Amongst other work, she is the author of the novel, ‘Halfling’ (Walker Books 2011) and two collections of short stories, ‘Mercy’ a nominee for the World Fantasy Award 2015, (Tartarus Press 2014) and ‘The View from Endless Street’ (WiDo Publishing 2014).
(Photo (c) Rosie Tomlinson)
As a teeny-tiny independent publisher with nobody shouting at me to ‘make more money, you bozo’, I get to do stuff that maybe some other publishers don’t – like publish a collection of humorous prose from a long-dead Canadian writer that most people will never have heard of and dedicate said collection to the memory of the English teacher who gave me my love of the written word.
Stephen Leacock was a rock star in his time. He inherited from Dickens and Twain and bequeathed his literary talents to Woody Allen, Douglas Adams, Monty Python. Spike Milligan and pretty much every humorous author that came after him. His mixture of social commentary and absurd parody stretched his reading public, readying the next generations for what was to come.
I first came across his short story ‘A,B &C’ in a secondary school English textbook. My teacher at the time was Dennis Dunning, who has since, sadly, passed.
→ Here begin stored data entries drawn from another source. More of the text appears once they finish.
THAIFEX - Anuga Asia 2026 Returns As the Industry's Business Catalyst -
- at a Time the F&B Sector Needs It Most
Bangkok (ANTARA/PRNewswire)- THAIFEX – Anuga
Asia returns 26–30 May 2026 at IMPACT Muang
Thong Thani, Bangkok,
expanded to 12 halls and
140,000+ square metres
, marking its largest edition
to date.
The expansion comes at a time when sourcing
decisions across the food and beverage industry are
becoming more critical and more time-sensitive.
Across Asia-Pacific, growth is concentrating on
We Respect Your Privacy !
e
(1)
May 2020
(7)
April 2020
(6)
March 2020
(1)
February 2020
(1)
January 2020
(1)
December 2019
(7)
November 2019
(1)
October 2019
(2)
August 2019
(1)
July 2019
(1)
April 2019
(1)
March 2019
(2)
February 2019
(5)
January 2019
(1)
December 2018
Dennis gave me more confidence, as a writer, than anyone in my life. One day, as I was packing to leave his class and a group of much older boys were arriving for their lesson, he stopped me and shushed the room. Addressing the older boys, he remarked – “If only you guys could write like him.” Me? He was talking about me? It is terribly vain to need such approval, such public approval but I’m a writer, and we do vain professionally. It wasn’t all roses and sunshine, though. He was capable of reproving red-pen comments too. But he showed me that, whatever it was, I had it. Time has yet to rule on whether that it I have is of any use to anyone, but that is by-the-by.
Dennis loved what he did and that came across in every lesson. He never tired of Yeats, of Shakespeare, of Dickens or of Kavanagh. He never grew weary of his student’s ham-fisted attempts at expression or analysis (mine included). He urged us on, demanding that we experience the text, that we meet the writer, that we connect with the age. Once a year he would bring us, his unwashed Christian Brothers’ students, en masse in a big dirty bus to the village of Prosperous in County Kildare, his hometown, where we would see the local Am-Dram production of Big Maggie or Doctor Fell. He’d be up there on that tiny stage, grease-painted, showing us that the words were alive and vigorous, that the language was real. Those nights will remain with me always.
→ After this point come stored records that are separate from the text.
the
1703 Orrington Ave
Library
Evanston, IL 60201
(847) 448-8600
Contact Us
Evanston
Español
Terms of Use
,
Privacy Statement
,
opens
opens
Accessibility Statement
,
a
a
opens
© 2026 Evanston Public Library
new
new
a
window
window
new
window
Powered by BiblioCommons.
I finished school and I guess I got lost in the demands of a noisy world. I forget about writing, I forgot about Dennis.
Many years later, during a casual conversation with old school friends, someone said, in passing, that Dennis Dunning had died. I felt sure I had misheard. No. It was repeated – Dennis Dunning had died. Maybe it was months previous, maybe a few years, I can’t remember. I do remember the feeling that something precious had been stolen from me. As a writer I do vain and selfish.
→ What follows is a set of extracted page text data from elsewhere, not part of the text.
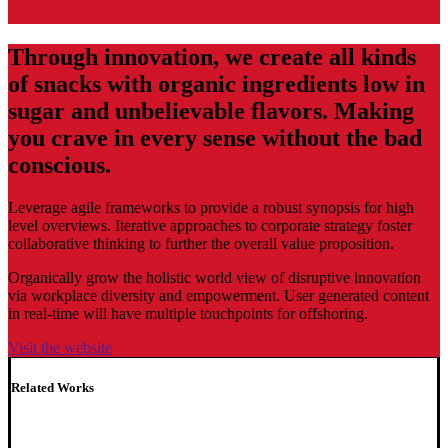
Through innovation, we create all kinds
of snacks with organic ingredients low in
sugar and unbelievable flavors. Making
you crave in every sense without the bad
conscious.
Leverage agile frameworks to provide a robust synopsis for high
level overviews. Iterative approaches to corporate strategy foster
collaborative thinking to further the overall value proposition.
Organically grow the holistic world view of disruptive innovation
via workplace diversity and empowerment. User generated content
in real-time will have multiple touchpoints for offshoring.
Visit the website
Related Works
The unwritten plan, the unspoken promise was lost. I never met with Dennis in those years after school, I never shared a pint and a laugh. That I never will is a great sadness.
Today, then, I have this collection, this homage to Stephen Leacock and, by association, a gentle ‘Thank You’ to Dennis Dunning, the grey-haired, cursing pedagogue. Thank you, Dennis.
From the desk of Thaddeus Lovecraft, April 2015.